Supplied records section start
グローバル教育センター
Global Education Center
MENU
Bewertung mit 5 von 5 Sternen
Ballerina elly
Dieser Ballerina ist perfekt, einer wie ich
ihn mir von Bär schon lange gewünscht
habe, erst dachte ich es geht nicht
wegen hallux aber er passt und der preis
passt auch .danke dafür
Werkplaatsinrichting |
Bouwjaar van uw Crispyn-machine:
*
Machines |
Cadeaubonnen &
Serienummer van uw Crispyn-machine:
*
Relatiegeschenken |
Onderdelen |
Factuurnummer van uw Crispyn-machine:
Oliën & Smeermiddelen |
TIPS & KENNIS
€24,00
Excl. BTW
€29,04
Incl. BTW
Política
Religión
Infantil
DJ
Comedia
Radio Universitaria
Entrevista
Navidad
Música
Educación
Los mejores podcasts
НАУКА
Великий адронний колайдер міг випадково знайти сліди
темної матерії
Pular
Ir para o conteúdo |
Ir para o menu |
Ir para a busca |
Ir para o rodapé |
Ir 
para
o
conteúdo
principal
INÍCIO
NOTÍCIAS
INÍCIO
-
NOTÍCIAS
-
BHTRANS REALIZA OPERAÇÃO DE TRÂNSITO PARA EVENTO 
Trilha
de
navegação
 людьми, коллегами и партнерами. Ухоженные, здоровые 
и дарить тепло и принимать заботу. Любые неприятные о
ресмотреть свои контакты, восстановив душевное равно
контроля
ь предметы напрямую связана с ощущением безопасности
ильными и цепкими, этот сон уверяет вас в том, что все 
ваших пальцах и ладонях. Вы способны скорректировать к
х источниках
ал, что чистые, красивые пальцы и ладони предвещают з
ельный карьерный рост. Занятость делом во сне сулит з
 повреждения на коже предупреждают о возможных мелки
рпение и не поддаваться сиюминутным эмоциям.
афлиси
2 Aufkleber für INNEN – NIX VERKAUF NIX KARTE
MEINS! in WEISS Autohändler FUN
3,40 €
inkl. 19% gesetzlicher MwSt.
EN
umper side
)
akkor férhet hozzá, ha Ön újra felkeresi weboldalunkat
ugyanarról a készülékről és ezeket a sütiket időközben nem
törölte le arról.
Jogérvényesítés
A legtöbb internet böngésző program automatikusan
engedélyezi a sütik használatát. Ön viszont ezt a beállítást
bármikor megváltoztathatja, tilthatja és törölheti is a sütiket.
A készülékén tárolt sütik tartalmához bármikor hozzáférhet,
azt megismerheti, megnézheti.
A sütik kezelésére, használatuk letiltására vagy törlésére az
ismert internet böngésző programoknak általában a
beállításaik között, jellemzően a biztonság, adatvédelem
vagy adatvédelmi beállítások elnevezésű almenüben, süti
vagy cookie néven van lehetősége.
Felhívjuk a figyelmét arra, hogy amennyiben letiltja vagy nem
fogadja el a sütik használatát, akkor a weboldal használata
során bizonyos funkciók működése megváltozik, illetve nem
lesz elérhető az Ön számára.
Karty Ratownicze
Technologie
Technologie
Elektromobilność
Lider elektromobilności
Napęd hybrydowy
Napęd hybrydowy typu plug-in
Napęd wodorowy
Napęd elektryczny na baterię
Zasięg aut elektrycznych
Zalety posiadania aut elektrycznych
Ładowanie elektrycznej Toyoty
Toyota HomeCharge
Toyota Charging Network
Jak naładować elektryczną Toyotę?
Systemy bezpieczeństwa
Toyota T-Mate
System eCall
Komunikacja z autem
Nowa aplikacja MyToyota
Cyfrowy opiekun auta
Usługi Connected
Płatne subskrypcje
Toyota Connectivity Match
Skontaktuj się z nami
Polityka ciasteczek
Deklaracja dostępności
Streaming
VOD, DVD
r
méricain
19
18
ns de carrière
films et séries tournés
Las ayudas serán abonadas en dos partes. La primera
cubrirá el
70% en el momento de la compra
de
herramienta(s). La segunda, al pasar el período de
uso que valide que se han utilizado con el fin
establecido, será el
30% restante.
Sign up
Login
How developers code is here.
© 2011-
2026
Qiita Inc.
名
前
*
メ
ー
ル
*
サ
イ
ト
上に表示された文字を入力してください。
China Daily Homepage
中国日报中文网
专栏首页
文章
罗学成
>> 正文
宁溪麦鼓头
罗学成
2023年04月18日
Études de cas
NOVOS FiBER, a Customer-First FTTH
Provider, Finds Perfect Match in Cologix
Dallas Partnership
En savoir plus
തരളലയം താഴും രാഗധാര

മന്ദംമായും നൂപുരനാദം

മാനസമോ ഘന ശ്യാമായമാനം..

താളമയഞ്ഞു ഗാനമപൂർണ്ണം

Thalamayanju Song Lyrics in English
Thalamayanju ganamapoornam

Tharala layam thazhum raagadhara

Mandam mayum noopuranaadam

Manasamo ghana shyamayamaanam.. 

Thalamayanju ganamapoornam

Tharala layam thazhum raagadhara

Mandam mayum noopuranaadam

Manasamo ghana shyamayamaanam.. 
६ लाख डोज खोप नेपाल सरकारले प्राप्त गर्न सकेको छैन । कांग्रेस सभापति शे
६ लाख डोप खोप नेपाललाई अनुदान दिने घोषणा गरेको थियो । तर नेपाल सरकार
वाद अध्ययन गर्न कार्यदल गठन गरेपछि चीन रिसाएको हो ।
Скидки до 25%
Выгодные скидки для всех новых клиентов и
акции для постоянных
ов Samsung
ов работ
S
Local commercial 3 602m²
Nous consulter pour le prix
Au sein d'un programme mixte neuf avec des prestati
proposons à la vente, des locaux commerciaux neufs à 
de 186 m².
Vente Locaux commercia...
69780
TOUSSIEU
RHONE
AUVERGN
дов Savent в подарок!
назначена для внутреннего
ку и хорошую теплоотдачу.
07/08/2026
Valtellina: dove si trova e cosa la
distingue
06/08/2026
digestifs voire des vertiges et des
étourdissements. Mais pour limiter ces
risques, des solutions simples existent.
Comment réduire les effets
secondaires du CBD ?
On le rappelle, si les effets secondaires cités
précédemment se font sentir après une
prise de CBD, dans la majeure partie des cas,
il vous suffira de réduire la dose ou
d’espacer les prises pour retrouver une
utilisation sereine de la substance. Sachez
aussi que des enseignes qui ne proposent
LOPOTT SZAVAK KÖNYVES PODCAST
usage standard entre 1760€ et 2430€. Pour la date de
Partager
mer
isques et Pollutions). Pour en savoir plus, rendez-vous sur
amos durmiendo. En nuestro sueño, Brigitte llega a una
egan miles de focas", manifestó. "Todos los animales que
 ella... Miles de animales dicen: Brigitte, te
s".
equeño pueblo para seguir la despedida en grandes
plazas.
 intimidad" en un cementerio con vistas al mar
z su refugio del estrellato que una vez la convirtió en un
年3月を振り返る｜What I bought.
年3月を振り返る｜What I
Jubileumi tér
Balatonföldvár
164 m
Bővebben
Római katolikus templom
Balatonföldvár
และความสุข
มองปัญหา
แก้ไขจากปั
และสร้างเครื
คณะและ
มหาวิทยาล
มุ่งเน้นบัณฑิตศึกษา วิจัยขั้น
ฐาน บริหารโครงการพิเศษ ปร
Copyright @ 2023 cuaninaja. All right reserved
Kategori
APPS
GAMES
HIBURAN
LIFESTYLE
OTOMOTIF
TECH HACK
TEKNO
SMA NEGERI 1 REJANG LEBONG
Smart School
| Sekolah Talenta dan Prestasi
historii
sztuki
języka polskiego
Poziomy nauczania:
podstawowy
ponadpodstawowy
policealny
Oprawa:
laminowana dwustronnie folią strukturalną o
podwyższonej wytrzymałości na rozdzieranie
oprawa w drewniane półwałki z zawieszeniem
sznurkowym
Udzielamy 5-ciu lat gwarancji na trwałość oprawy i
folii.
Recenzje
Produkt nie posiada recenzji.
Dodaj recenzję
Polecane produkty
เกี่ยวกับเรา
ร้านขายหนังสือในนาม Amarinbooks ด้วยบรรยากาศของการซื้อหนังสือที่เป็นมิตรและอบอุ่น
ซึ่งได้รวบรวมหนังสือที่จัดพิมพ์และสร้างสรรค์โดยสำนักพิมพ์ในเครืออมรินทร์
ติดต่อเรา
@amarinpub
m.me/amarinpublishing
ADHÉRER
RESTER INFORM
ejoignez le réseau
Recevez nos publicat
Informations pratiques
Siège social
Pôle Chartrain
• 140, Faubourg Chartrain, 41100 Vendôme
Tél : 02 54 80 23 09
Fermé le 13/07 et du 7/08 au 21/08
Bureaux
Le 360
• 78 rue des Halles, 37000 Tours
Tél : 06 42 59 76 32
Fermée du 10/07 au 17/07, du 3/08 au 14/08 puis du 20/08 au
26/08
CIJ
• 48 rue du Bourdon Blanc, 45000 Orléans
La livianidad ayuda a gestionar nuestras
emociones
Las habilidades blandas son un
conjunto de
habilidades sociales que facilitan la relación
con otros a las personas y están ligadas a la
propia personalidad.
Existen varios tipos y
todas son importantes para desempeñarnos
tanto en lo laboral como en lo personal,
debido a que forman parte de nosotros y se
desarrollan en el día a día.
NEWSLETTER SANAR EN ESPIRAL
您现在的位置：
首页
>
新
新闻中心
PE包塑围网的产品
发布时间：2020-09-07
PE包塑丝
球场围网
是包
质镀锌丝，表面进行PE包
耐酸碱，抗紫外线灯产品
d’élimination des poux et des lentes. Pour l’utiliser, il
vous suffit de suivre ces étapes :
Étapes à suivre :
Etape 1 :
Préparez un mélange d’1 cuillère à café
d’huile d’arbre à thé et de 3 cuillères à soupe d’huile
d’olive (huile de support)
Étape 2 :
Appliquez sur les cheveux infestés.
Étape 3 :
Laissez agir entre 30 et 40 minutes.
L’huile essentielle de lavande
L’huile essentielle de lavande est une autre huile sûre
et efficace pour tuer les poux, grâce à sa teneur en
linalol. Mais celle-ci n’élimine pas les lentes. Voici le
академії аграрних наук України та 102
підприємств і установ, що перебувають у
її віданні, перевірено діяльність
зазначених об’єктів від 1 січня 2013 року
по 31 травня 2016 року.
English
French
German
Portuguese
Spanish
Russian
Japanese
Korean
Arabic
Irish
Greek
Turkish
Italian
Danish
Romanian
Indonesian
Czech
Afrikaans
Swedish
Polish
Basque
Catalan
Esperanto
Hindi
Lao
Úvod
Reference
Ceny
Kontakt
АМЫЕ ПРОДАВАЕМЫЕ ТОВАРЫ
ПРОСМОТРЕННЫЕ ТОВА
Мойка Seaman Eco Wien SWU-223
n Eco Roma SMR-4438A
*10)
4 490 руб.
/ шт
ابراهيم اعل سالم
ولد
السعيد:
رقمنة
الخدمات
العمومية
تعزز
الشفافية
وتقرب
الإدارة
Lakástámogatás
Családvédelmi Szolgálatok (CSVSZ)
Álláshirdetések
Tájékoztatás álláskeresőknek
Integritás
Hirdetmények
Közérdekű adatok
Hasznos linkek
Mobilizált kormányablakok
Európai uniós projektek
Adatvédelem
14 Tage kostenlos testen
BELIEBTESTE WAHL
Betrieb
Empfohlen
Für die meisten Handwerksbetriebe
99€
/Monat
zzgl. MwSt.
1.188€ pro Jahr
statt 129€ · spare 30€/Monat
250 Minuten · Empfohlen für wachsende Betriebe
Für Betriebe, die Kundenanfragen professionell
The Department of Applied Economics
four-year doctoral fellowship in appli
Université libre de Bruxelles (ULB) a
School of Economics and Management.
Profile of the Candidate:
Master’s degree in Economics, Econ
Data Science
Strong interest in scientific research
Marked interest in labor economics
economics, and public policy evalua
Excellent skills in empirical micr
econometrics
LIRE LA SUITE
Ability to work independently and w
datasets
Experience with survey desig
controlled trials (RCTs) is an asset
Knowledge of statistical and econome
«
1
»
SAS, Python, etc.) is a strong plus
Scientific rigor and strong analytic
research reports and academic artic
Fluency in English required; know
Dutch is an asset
Supplied records section end
What you will do: An exact, complete copy of the lines above from the one with "และสร้างเครื" through the one with "todas son importantes para desempeñarnos" is the whole answer.

Answer to the problem:
และสร้างเครื
คณะและ
มหาวิทยาล
มุ่งเน้นบัณฑิตศึกษา วิจัยขั้น
ฐาน บริหารโครงการพิเศษ ปร
Copyright @ 2023 cuaninaja. All right reserved
Kategori
APPS
GAMES
HIBURAN
LIFESTYLE
OTOMOTIF
TECH HACK
TEKNO
SMA NEGERI 1 REJANG LEBONG
Smart School
| Sekolah Talenta dan Prestasi
historii
sztuki
języka polskiego
Poziomy nauczania:
podstawowy
ponadpodstawowy
policealny
Oprawa:
laminowana dwustronnie folią strukturalną o
podwyższonej wytrzymałości na rozdzieranie
oprawa w drewniane półwałki z zawieszeniem
sznurkowym
Udzielamy 5-ciu lat gwarancji na trwałość oprawy i
folii.
Recenzje
Produkt nie posiada recenzji.
Dodaj recenzję
Polecane produkty
เกี่ยวกับเรา
ร้านขายหนังสือในนาม Amarinbooks ด้วยบรรยากาศของการซื้อหนังสือที่เป็นมิตรและอบอุ่น
ซึ่งได้รวบรวมหนังสือที่จัดพิมพ์และสร้างสรรค์โดยสำนักพิมพ์ในเครืออมรินทร์
ติดต่อเรา
@amarinpub
m.me/amarinpublishing
ADHÉRER
RESTER INFORM
ejoignez le réseau
Recevez nos publicat
Informations pratiques
Siège social
Pôle Chartrain
• 140, Faubourg Chartrain, 41100 Vendôme
Tél : 02 54 80 23 09
Fermé le 13/07 et du 7/08 au 21/08
Bureaux
Le 360
• 78 rue des Halles, 37000 Tours
Tél : 06 42 59 76 32
Fermée du 10/07 au 17/07, du 3/08 au 14/08 puis du 20/08 au
26/08
CIJ
• 48 rue du Bourdon Blanc, 45000 Orléans
La livianidad ayuda a gestionar nuestras
emociones
Las habilidades blandas son un
conjunto de
habilidades sociales que facilitan la relación
con otros a las personas y están ligadas a la
propia personalidad.
Existen varios tipos y
todas son importantes para desempeñarnos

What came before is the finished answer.